Step 1 — Economic limit rate:
q_econ = 9000 / (30.4 * 58) = 5.1 BOPD
Step 2 — Time to economic limit using harmonic (b=1):
q(t) = 1200 / (1 + Di * t) = 5.1
1 + Di*t = 1200/5.1 = 235.3
Di*t = 234.3
t = 234.3 / 0.85 = 275.6 years (without modified hyperbolic switch)
With switch to exponential at D_min = 5%/yr:
switch when D_nominal = 0.05
Di / (1 + b*Di*t) = 0.05
t_switch = (Di/0.05 - 1) / (b*Di) = (17 - 1) / 0.85 = 18.8 years
q at switch: 1200 / (1 + 0.85 * 18.8) = 70.0 BOPD
exponential continues until q = q_econ:
70 * exp(-0.05*(t - 18.8)) = 5.1
t = 18.8 + ln(70/5.1) / 0.05 = 18.8 + 52.4 = 71.2 years
Step 3 — EUR (cumulative oil to economic limit):
Hyperbolic Np to switch: ~ 600 MBO
Exponential tail Np: ~ 220 MBO
EUR ~ 820 MBO
Valid Ranges & Diagnostics
| Parameter | Typical / Bounded Range |
|---|---|
| b (Arps, conventional) | 0.0 – 0.5 |
| b (Arps, unconventional, capped) | 0.5 – 1.0 (do not exceed 1.0 in late life) |
| D_min terminal rate | 3% – 8% per year |
| Duong m | 0.6 – 1.4 |
| SEPD n | 0.3 – 0.7 |
| Minimum fit history | 12 months for Arps, 18–24 for Duong/SEPD |
When the models do not apply
- Wells with significant well-event history (frac hits, workovers, shut-ins) — clean the production stream before fitting, or use event-by-event segmentation.
- Wells in transient flow with no boundary-dominated data — analytical RTA (e.g., Blasingame) is more appropriate than empirical decline curves.
- Heavy oil / SAGD — thermally enhanced production does not follow Arps geometry.
- Gas wells with significant liquid loading — modify rate stream for back pressure or use a gas-specific model.
- Reservoirs with active water influx or strong pressure support — material balance + simulation, not DCA.
References
- Arps, J.J. (1945). "Analysis of Decline Curves." Trans.
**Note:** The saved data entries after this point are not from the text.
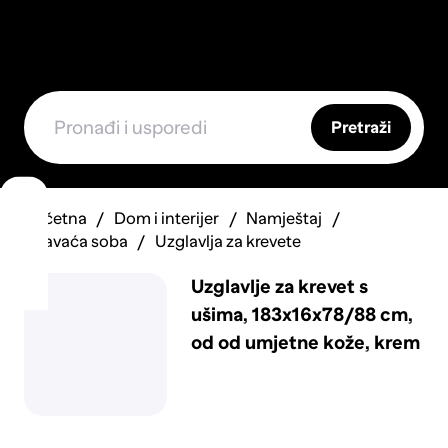
Pretraži
Početna
Dom i interijer
Namještaj
Spavaća soba
Uzglavlja za krevete
Uzglavlje za krevet s
ušima, 183x16x78/88 cm,
od od umjetne kože, krem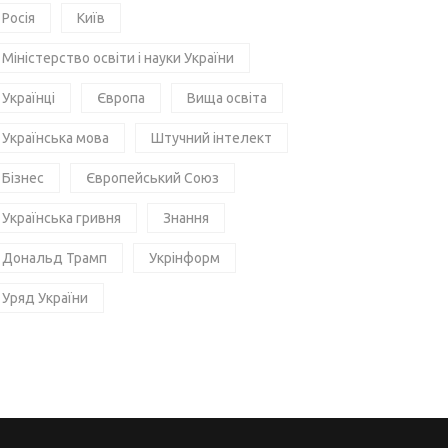
Росія
Київ
Міністерство освіти і науки України
Українці
Європа
Вища освіта
Українська мова
Штучний інтелект
Бізнес
Європейський Союз
Українська гривня
Знання
Дональд Трамп
Укрінформ
Уряд України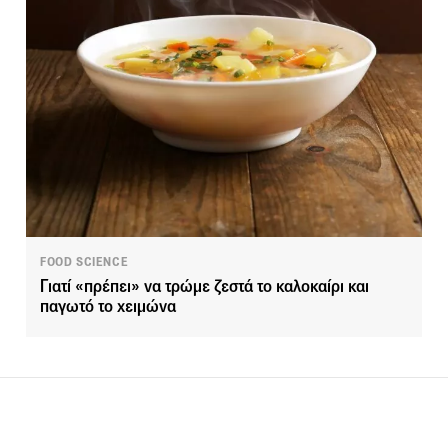
FOOD SCIENCE
Γιατί «πρέπει» να τρώμε ζεστά το καλοκαίρι και
παγωτό το χειμώνα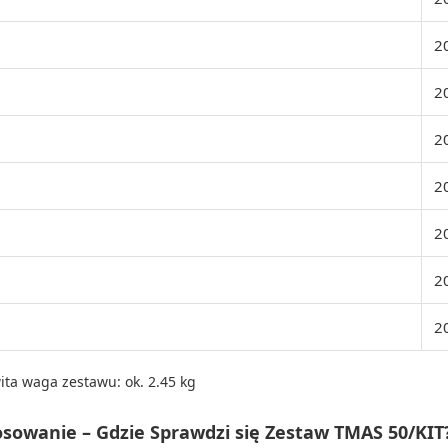
2
2
2
2
2
2
2
ita waga zestawu: ok. 2.45 kg
osowanie – Gdzie Sprawdzi się Zestaw TMAS 50/KIT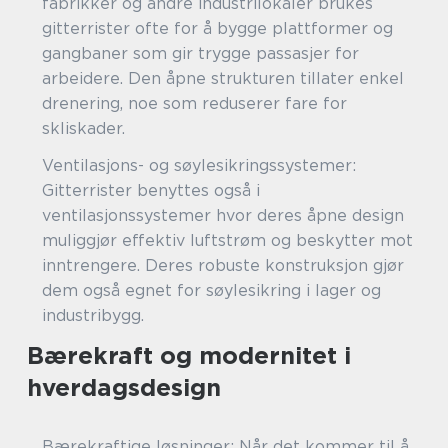
fabrikker og andre industrilokaler brukes
gitterrister ofte for å bygge plattformer og
gangbaner som gir trygge passasjer for
arbeidere. Den åpne strukturen tillater enkel
drenering, noe som reduserer fare for
skliskader.
Ventilasjons- og søylesikringssystemer:
Gitterrister benyttes også i
ventilasjonssystemer hvor deres åpne design
muliggjør effektiv luftstrøm og beskytter mot
inntrengere. Deres robuste konstruksjon gjør
dem også egnet for søylesikring i lager og
industribygg.
Bærekraft og modernitet i
hverdagsdesign
Bærekraftige løsninger: Når det kommer til å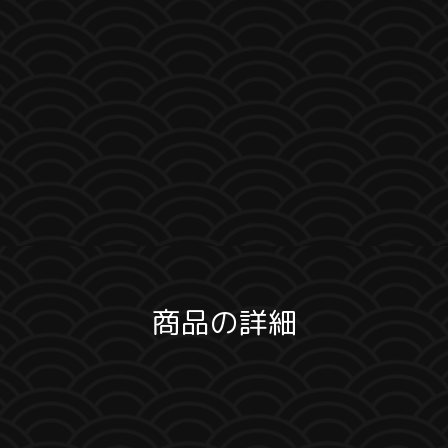
商品の詳細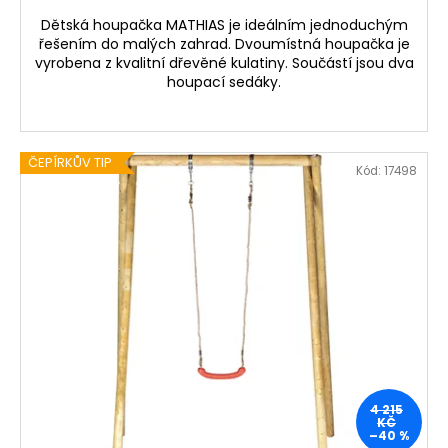
Dětská houpačka MATHIAS je ideálním jednoduchým
řešením do malých zahrad. Dvoumístná houpačka je
vyrobena z kvalitní dřevěné kulatiny. Součástí jsou dva
houpací sedáky.
ČEPÍRKŮV TIP
Kód:
17498
4 215
KČ
–40 %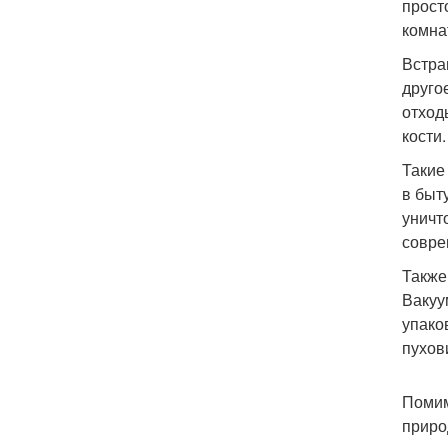
прост
комна
Встра
друго
отход
кости.
Такие
в быт
уничт
совре
Также
Вакуу
упако
пухов
Помим
приро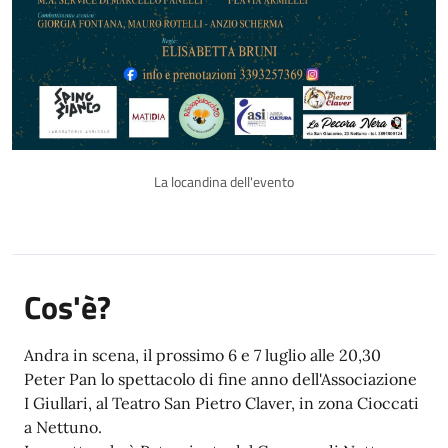
La locandina dell'evento
Cos'è?
Andra in scena, il prossimo 6 e 7 luglio alle 20,30
Peter Pan lo spettacolo di fine anno dell'Associazione
I Giullari, al Teatro San Pietro Claver, in zona Cioccati
a Nettuno.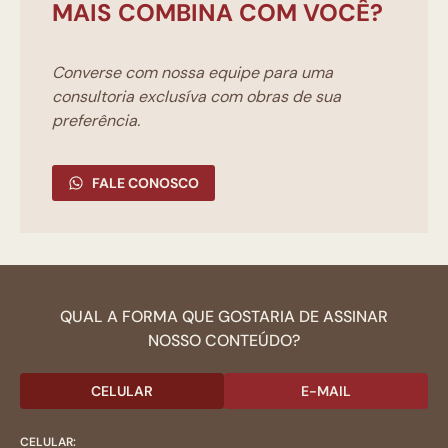
MAIS COMBINA COM VOCÊ?
Converse com nossa equipe para uma
consultoria exclusíva com obras de sua
preferência.
FALE CONOSCO
QUAL A FORMA QUE GOSTARIA DE ASSINAR
NOSSO CONTEÚDO?
CELULAR
E-MAIL
CELULAR: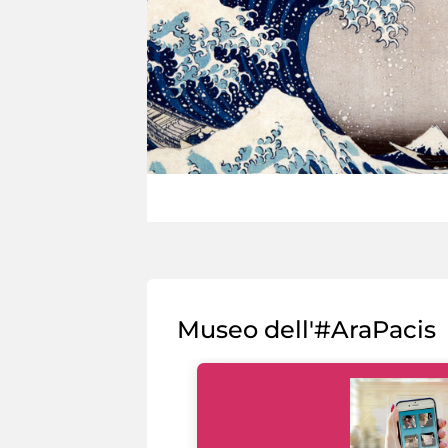
Museo dell'#AraPacis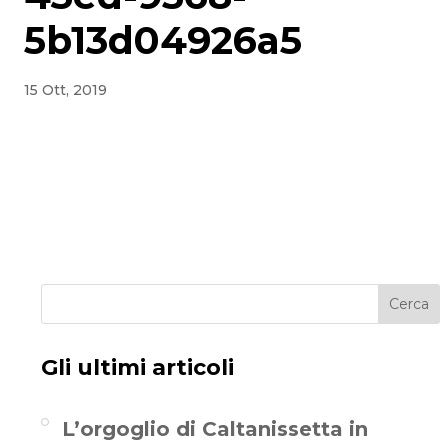
5b13d04926a5
15 Ott, 2019
Cerca
Gli ultimi articoli
L’orgoglio di Caltanissetta in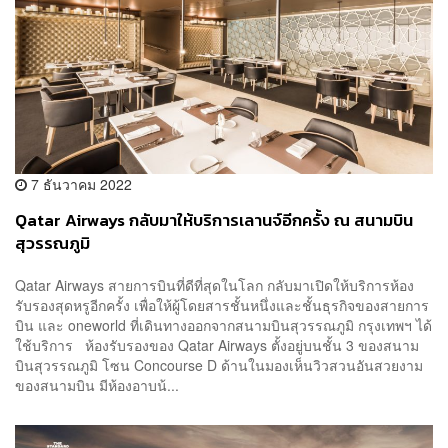
7 ธันวาคม 2022
Qatar Airways กลับมาให้บริการเลานจ์อีกครั้ง ณ สนามบิน
สุวรรณภูมิ
Qatar Airways สายการบินที่ดีที่สุดในโลก กลับมาเปิดให้บริการห้อง
รับรองสุดหรูอีกครั้ง เพื่อให้ผู้โดยสารชั้นหนึ่งและชั้นธุรกิจของสายการ
บิน และ oneworld ที่เดินทางออกจากสนามบินสุวรรณภูมิ กรุงเทพฯ ได้
ใช้บริการ ห้องรับรองของ Qatar Airways ตั้งอยู่บนชั้น 3 ของสนาม
บินสุวรรณภูมิ โซน Concourse D ด้านในมองเห็นวิวสวนอันสวยงาม
ของสนามบิน มีห้องอาบน้...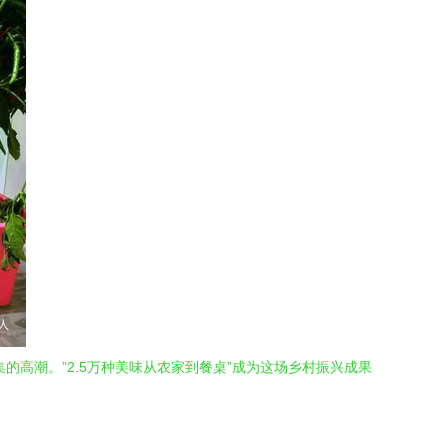
的高潮。”2.5万种美味从农家到餐桌”成为这场乡村振兴成果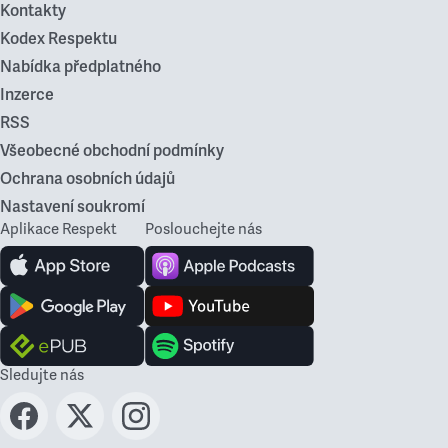
Kontakty
Kodex Respektu
Nabídka předplatného
Inzerce
RSS
Všeobecné obchodní podmínky
Ochrana osobních údajů
Nastavení soukromí
Aplikace Respekt
Poslouchejte nás
Sledujte nás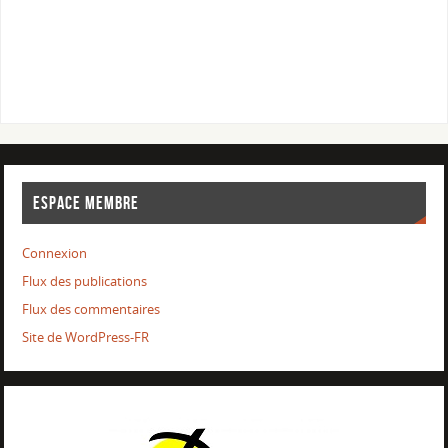
ESPACE MEMBRE
Connexion
Flux des publications
Flux des commentaires
Site de WordPress-FR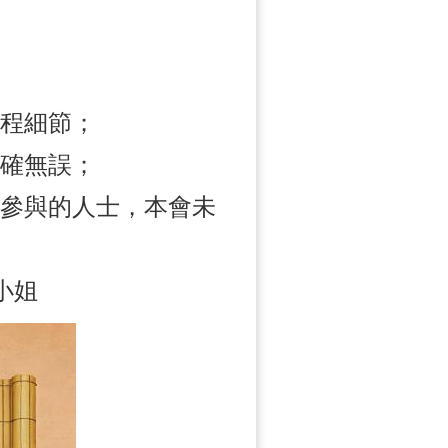
行程細節；
正確無誤；
天參與的人士，本會未
小姐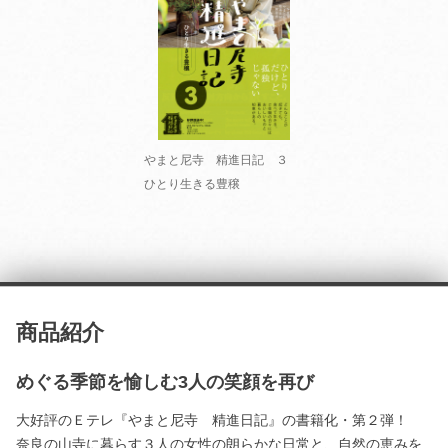
やまと尼寺 精進日記 ３
ひとり生きる豊穣
商品紹介
めぐる季節を愉しむ3人の笑顔を再び
大好評のＥテレ『やまと尼寺 精進日記』の書籍化・第２弾！
奈良の山寺に暮らす３人の女性の朗らかな日常と、自然の恵みを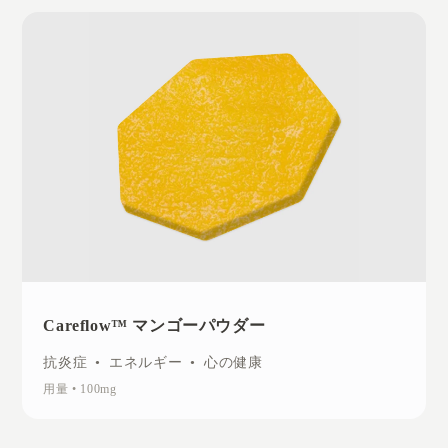
Careflow™ マンゴーパウダー
抗炎症
•
エネルギー
•
心の健康
用量
•
100mg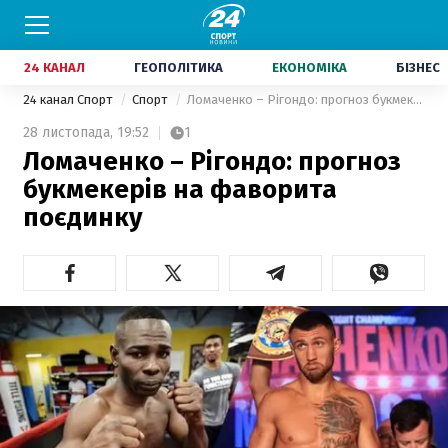
24 КАНАЛ
ГЕОПОЛІТИКА
ЕКОНОМІКА
БІЗНЕС
24 канал Спорт
Спорт
Ломаченко – Рігондо: прогноз букмекерів на фаворита поєдинку
28 листопада,
19:52
1
Ломаченко – Рігондо: прогноз
букмекерів на фаворита
поєдинку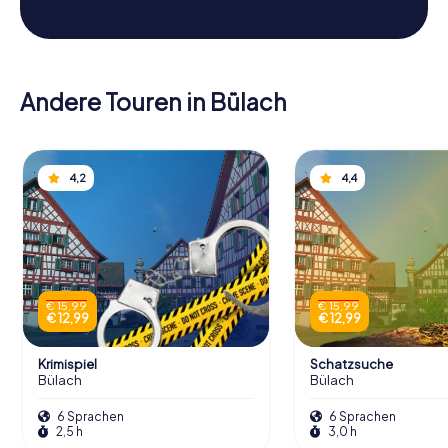
Andere Touren in Bülach
4,2
4,4
€ 15,99
€ 15,99
€ 12,99
€ 12,99
Krimispiel
Schatzsuche
Bülach
Bülach
6 Sprachen
6 Sprachen
2,5 h
3,0 h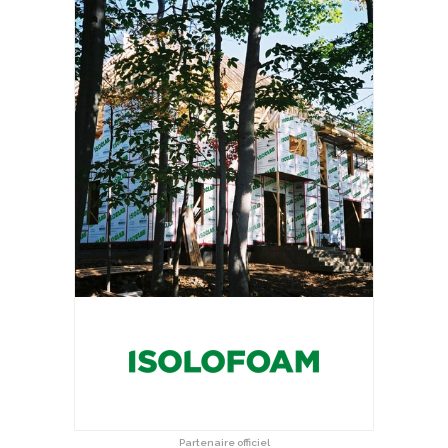
Partenaire officiel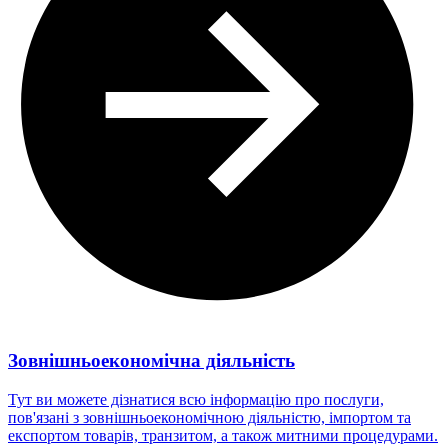
Зовнішньоекономічна діяльність
Тут ви можете дізнатися всю інформацію про послуги,
пов'язані з зовнішньоекономічною діяльністю, імпортом та
експортом товарів, транзитом, а також митними процедурами.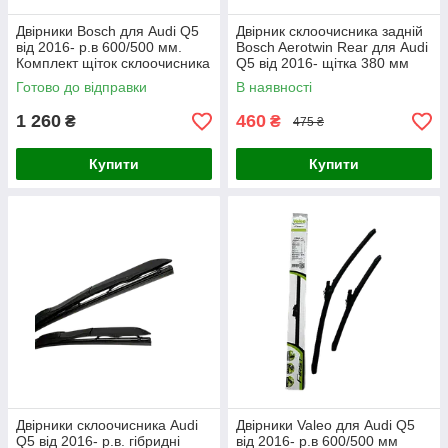
Двірники Bosch для Audi Q5
Двірник склоочисника задній
від 2016- р.в 600/500 мм.
Bosch Aerotwin Rear для Audi
Комплект щіток склоочисника
Q5 від 2016- щітка 380 мм
Aerotwin безкаркасних
Готово до відправки
В наявності
1 260
460
₴
₴
475 ₴
Купити
Купити
Двірники склоочисника Audi
Двірники Valeo для Audi Q5
Q5 від 2016- р.в. гібридні
від 2016- р.в 600/500 мм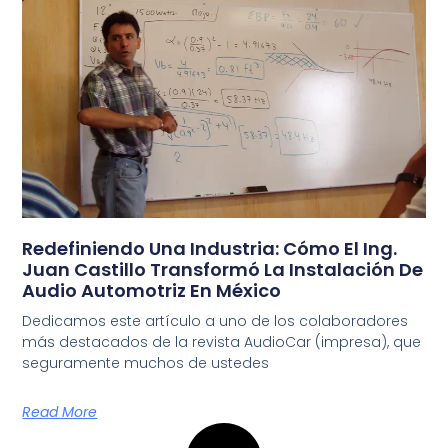
Redefiniendo Una Industria: Cómo El Ing.
Juan Castillo Transformó La Instalación De
Audio Automotriz En México
Dedicamos este artículo a uno de los colaboradores
más destacados de la revista AudioCar (impresa), que
seguramente muchos de ustedes
Read More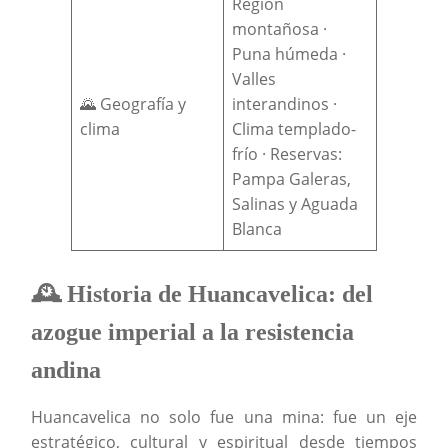
Región
montañosa ·
Puna húmeda ·
Valles
🌄 Geografía y
interandinos ·
clima
Clima templado-
frío · Reservas:
Pampa Galeras,
Salinas y Aguada
Blanca
🕰️ Historia de Huancavelica: del
azogue imperial a la resistencia
andina
Huancavelica no solo fue una mina: fue un eje
estratégico, cultural y espiritual desde tiempos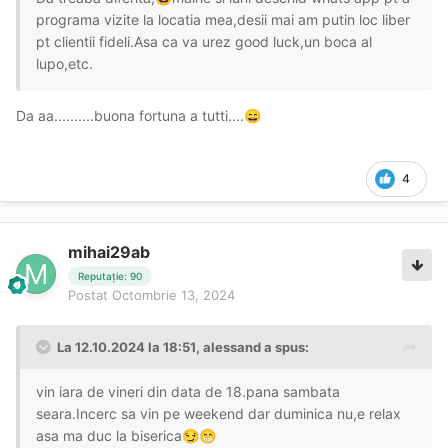
programa vizite la locatia mea,desii mai am putin loc liber
pt clientii fideli.Asa ca va urez good luck,un boca al
lupo,etc.
Da aa..........buona fortuna a tutti....
😄
4
mihai29ab
Reputație: 90
Postat
Octombrie 13, 2024
La 12.10.2024 la 18:51,
alessand
a spus:
vin iara de vineri din data de 18.pana sambata
seara.Incerc sa vin pe weekend dar duminica nu,e relax
asa ma duc la biserica
😏
😁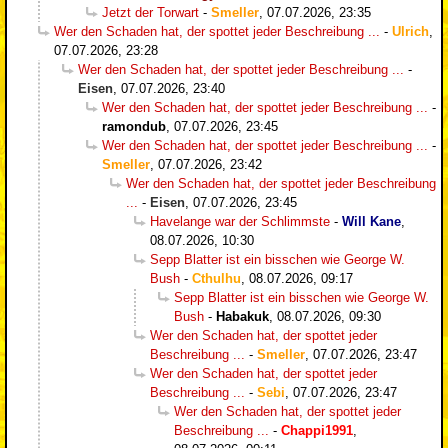
Jetzt der Torwart
-
Smeller
,
07.07.2026, 23:35
Wer den Schaden hat, der spottet jeder Beschreibung ...
-
Ulrich
,
07.07.2026, 23:28
Wer den Schaden hat, der spottet jeder Beschreibung ...
-
Eisen
,
07.07.2026, 23:40
Wer den Schaden hat, der spottet jeder Beschreibung ...
-
ramondub
,
07.07.2026, 23:45
Wer den Schaden hat, der spottet jeder Beschreibung ...
-
Smeller
,
07.07.2026, 23:42
Wer den Schaden hat, der spottet jeder Beschreibung
...
-
Eisen
,
07.07.2026, 23:45
Havelange war der Schlimmste
-
Will Kane
,
08.07.2026, 10:30
Sepp Blatter ist ein bisschen wie George W.
Bush
-
Cthulhu
,
08.07.2026, 09:17
Sepp Blatter ist ein bisschen wie George W.
Bush
-
Habakuk
,
08.07.2026, 09:30
Wer den Schaden hat, der spottet jeder
Beschreibung ...
-
Smeller
,
07.07.2026, 23:47
Wer den Schaden hat, der spottet jeder
Beschreibung ...
-
Sebi
,
07.07.2026, 23:47
Wer den Schaden hat, der spottet jeder
Beschreibung ...
-
Chappi1991
,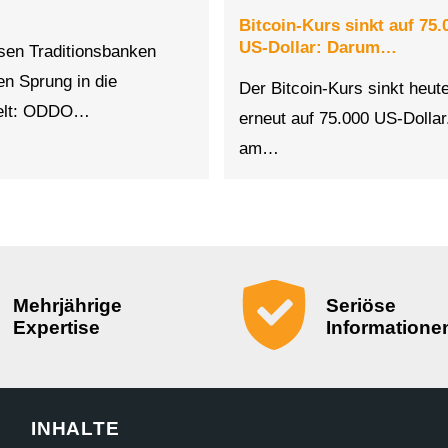
Bitcoin-Kurs sinkt auf 75.
US-Dollar: Darum…
sen Traditionsbanken
n Sprung in die
Der Bitcoin-Kurs sinkt heut
elt: ODDO…
erneut auf 75.000 US-Dolla
am…
Mehrjährige
Seriöse
Expertise
Informatione
INHALTE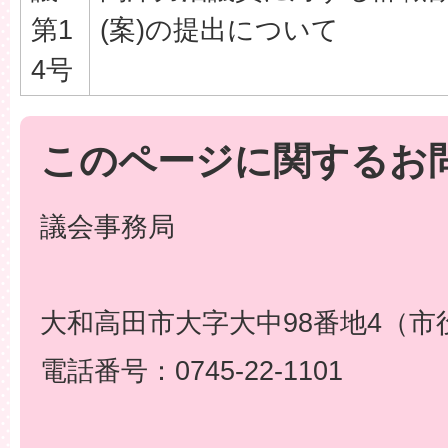
第1
(案)の提出について
4号
このページに関するお
議会事務局
大和高田市大字大中98番地4（市
電話番号：0745-22-1101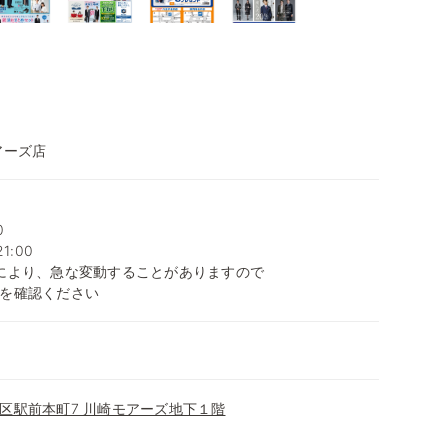
アーズ店
0
1:00
により、急な変動することがありますので
を確認ください
区駅前本町7 川崎モアーズ地下１階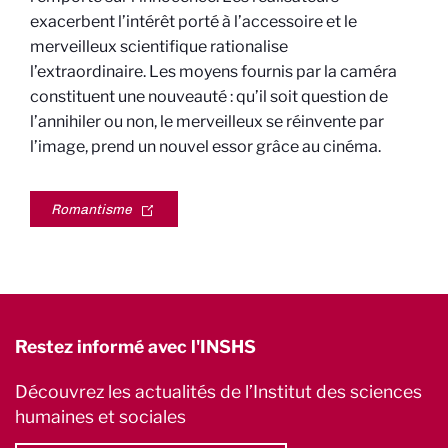
exacerbent l’intérêt porté à l’accessoire et le
merveilleux scientifique rationalise
l’extraordinaire. Les moyens fournis par la caméra
constituent une nouveauté : qu’il soit question de
l’annihiler ou non, le merveilleux se réinvente par
l’image, prend un nouvel essor grâce au cinéma.
Romantisme
Restez informé avec l'INSHS
Découvrez les actualités de l’Institut des sciences
humaines et sociales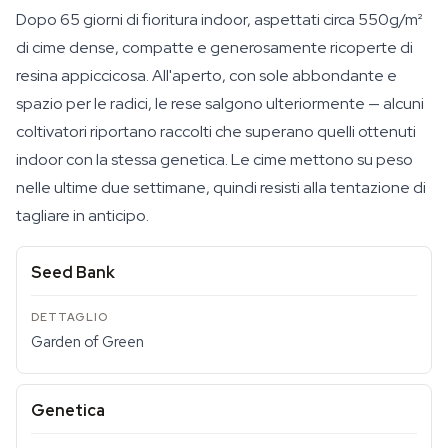
Dopo 65 giorni di fioritura indoor, aspettati circa 550g/m²
di cime dense, compatte e generosamente ricoperte di
resina appiccicosa. All'aperto, con sole abbondante e
spazio per le radici, le rese salgono ulteriormente — alcuni
coltivatori riportano raccolti che superano quelli ottenuti
indoor con la stessa genetica. Le cime mettono su peso
nelle ultime due settimane, quindi resisti alla tentazione di
tagliare in anticipo.
Seed Bank
Garden of Green
Genetica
AIME, 160, 228–247.
- Duong, A.N. (2011). "Rate-Decline Analysis for Fracture-Dominated Shale Reservoirs." SPE Reservoir Evaluation & Engineering, 14(3), 377–387. SPE-137748-PA.
- Valko, P.P. & Lee, W.J. (2010). "A Better Way To Forecast Production From Unconventional Gas Wells." SPE 134231 (Stretched Exponential Production Decline).
- Robertson, S. (1988). "Generalized Hyperbolic Equation." SPE 18731 (modified hyperbolic with terminal exponential).
- SEC — Regulation S-X, Rule 4-10 (Reserve definitions, SEC PV10).
- Society of Petroleum Engineers (SPE) — Petroleum Resources Management System (PRMS), 2018.
- Cronquist, C. (2001). Estimation and Classification of Reserves of Crude Oil, Natural Gas, and Condensate. SPE Textbook.
- Fetkovich, M.J. (1980). "Decline Curve Analysis Using Type Curves." JPT, 32(6), 1065–1077.